6 Indoor Plants That Love The Dark: A Tip In The Garden Center Nursery

It was a long search that took me a lot more than ten years. But finally I discovered it – the indoor residence plant that may brighten up the end of a corridor 5 meters from my front door. The Aspidistra, generally known as the Cast Iron plant, has graced the drawing rooms of many an otherwise drab Victorian English manor, and now graces my suburban Sydney brick residence.

Numerous gardening experts describe the Aspidistra as a single of the toughest and most adaptable house plants. Its extended blades of slender dark green or variegated dark green and white leaves shoot straight out from the soil but in clumps and up to 75 cm in height and 15 cm wide.

It is such a low maintenance plant very much like an even-tempered woman who doesn’t require any fussing over but still maintains its sweet nature.
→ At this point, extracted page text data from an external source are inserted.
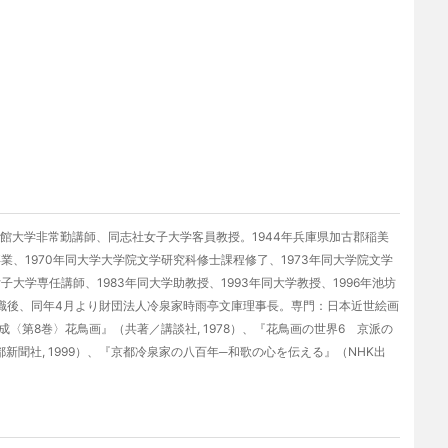
館大学非常勤講師、同志社女子大学客員教授。1944年兵庫県加古郡稲美
業、1970年同大学大学院文学研究科修士課程修了、1973年同大学院文学
大学専任講師、1983年同大学助教授、1993年同大学教授、1996年池坊
長退職後、同年4月より財団法人冷泉家時雨亭文庫理事長。専門：日本近世絵画
第8巻〉花鳥画』（共著／講談社, 1978）、『花鳥画の世界6 京派の
都新聞社, 1999）、『京都冷泉家の八百年─和歌の心を伝える』（NHK出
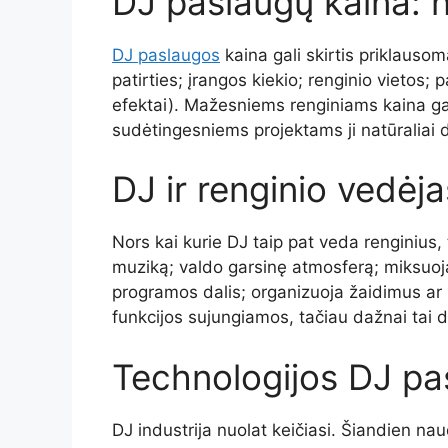
DJ paslaugų kaina: n
DJ paslaugos
kaina gali skirtis priklausom
patirties; įrangos kiekio; renginio vietos
efektai). Mažesniems renginiams kaina gal
sudėtingesniems projektams ji natūraliai d
DJ ir renginio vedėja
Nors kai kurie DJ taip pat veda renginius,
muziką; valdo garsinę atmosferą; miksuoja
programos dalis; organizuoja žaidimus ar i
funkcijos sujungiamos, tačiau dažnai tai du
Technologijos DJ pa
DJ industrija nuolat keičiasi. Šiandien n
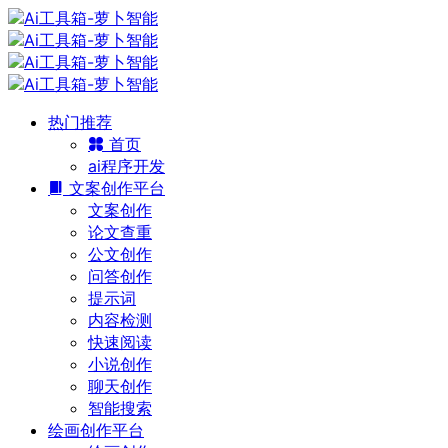
热门推荐
首页
ai程序开发
文案创作平台
文案创作
论文查重
公文创作
问答创作
提示词
内容检测
快速阅读
小说创作
聊天创作
智能搜索
绘画创作平台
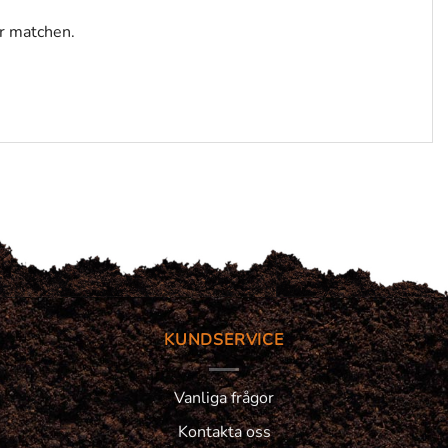
er matchen.
KUNDSERVICE
Vanliga frågor
Kontakta oss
It requirements very reduced lighting, average temperature and humidity and just occasional watering.

Other plants that don’t will need much light

Low-light plants are generally defined as those that may survive in 25 to 75 foot candles – that is, a spot that’s 4 to five metres from a bright window, just adequate lumination to read by comfortably, but where artificial lighting switched on by day would give a brightening effect.

You are able to simply locate the Aspidistra inside your local garden center nursery. Furthermore, five other plants that will suit extremely reduced lumination circumstances are the following:

Aglonema (Chinese Evergreen) that are among the few plants that choose only moderate lighting and adapt well to reduced lumination. It has large dark green oval then tapering leathery leaves later developing a caney base.

Drachaena deremensis varieties (also know as Happy or Fortune Plants) which are slender leafed and generally white variegated. The Drachaena family are caney plants crested with decorative rosettes of straplike foliage.

Holly fern which adapts to low light and Boston fern a fishbone kind of fern which will remain in lower lumination for several months but will need a spell in brighter lumination to rejuvenate.

Neanthe Bella or Parlor Palm which is much more suited to reduced lighting circumstances than most palms.

Sanseviera (also known as Mother-In-Law’s Tongue) which stands reduced to really bright light has waxy, erect straplike leaves usually with cream-colored margins and an unusual banding of the grey-green center.

If you’re discovering it hard to discover a plant that will brighten up that dim corner, why not try a single of these hardy and lovely favorites of mine?